All entries below must be output word for word, and the pictures left behind.

- _Page-level text extractions_
• • • • • • •

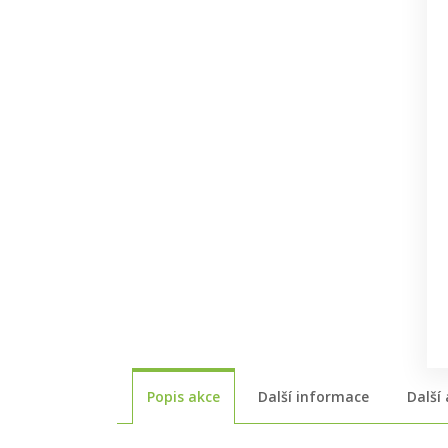
Popis akce
Další informace
Další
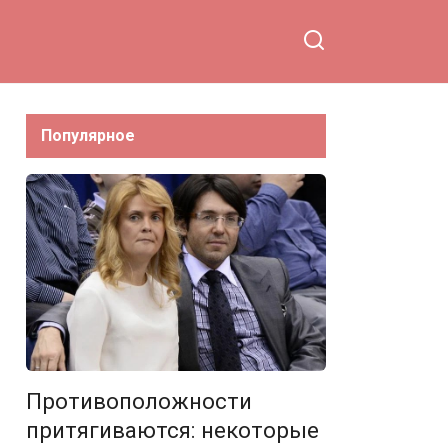
любительница погоды в
доме
Популярное
Противоположности
притягиваются: некоторые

• • • • • • •

- _Response to this task_
Popis akce
Další informace
Další
любительница погоды в
доме
Популярное
Противоположности
притягиваются: некоторые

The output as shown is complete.